Charlie still hesitates to say good bye each morning, and today there were tears. The first day he could bring his lovie - Puppy - but not anymore. Puppy has to stay home and Mom and Dad have to say goodbye at the door. Next week we are supposed to drop him off in the car line, and there is no way any of us are ready for that!


The first day of kindergarten was the easy part, and now finding a routine and getting comfortable with a new place and new people is the real challenge.  It will take time and patience and many hugs. This morning Charlie asked if we could go visit his old school soon and I think he's looking for a hug from his favorite teacher. Some days we all want to go back, even for just a little while.

Friday, August 15, 2014

A letter to Charlie



Dear Charlie,

I am so proud of you! You did it - you are now officially a kindergartner. Your first day could not have gone any better. Daddy thought we would be late, but we were way early. We even had time to play on the playground before going to your class. That was fun. You were a total champ this morning and only got a little nervous as we were leaving and that was probably only because Mommy was crying. I was a complete mess. I told you I would cry and there was nothing I could do about it. But you were brave and that made me brave, too.
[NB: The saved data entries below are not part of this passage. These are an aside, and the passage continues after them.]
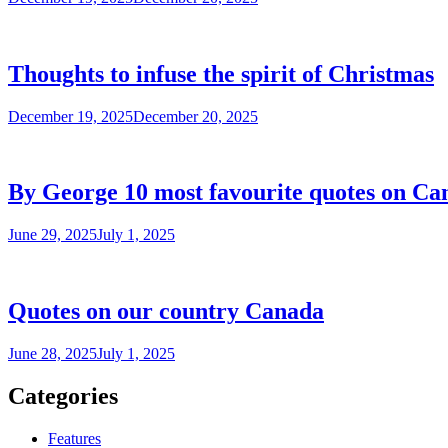
Thoughts to infuse the spirit of Christmas
December 19, 2025
December 20, 2025
By George 10 most favourite quotes on Ca
June 29, 2025
July 1, 2025
Quotes on our country Canada
June 28, 2025
July 1, 2025
Categories
Features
I worried about you all day long, though I shouldn't have. You didn't even need to take your family picture out of your backpack because you weren't sad. I wondered who you sat next to in the cafeteria and if you ate all of your lunch. Did you fall asleep at rest time? I thought about you and wondered if you remembered the hand sign that meant you had to go to the bathroom and if you would have gym or music on your first day. Did you make a new friend? From what I could tell the highlights of the day were when the Principal pulled a quarter out of a kid's ear at lunch time, playing at recess, seeing your Berkley friends in the hall, and picking out a prize from the class Treasure Chest. If there was a low point, it was probably at snack time in after care. You couldn't open your string cheese and were too nervous to ask a new friend or teacher for help so you threw it away. That makes my chest hurt to hear, but I know that in no time you will feel confident enough to ask anyone at school for help. If that is the worst thing that happened on your first day of school, I think we can live with that.

We spent the last week together waiting for kindergarten to start. Every day, just you and me. We went to the grocery store, played baseball, went to Mommy's work, rode bikes, and had a blast at World's of Fun. I really enjoyed just hanging out with you and that made it even harder to be away from you today. It felt like the longest. day. ever.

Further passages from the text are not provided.